▶ _Task item_
What you return should match every record exactly, with the images removed.

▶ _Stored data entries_
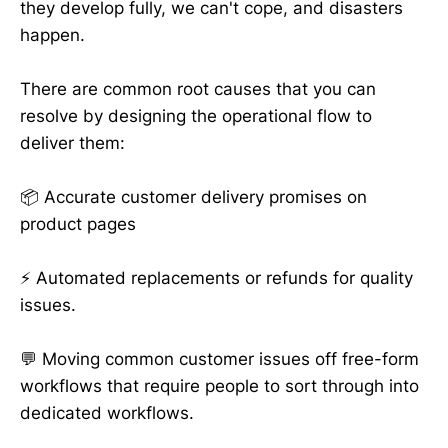
they develop fully, we can't cope, and disasters
happen.
There are common root causes that you can
resolve by designing the operational flow to
deliver them:
📦 Accurate customer delivery promises on
product pages
⚡️ Automated replacements or refunds for quality
issues.
💬 Moving common customer issues off free-form
workflows that require people to sort through into
dedicated workflows.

▶ _Exercise result_
they develop fully, we can't cope, and disasters
happen.
There are common root causes that you can
resolve by designing the operational flow to
deliver them:
📦 Accurate customer delivery promises on
product pages
⚡️ Automated replacements or refunds for quality
issues.
💬 Moving common customer issues off free-form
workflows that require people to sort through into
dedicated workflows.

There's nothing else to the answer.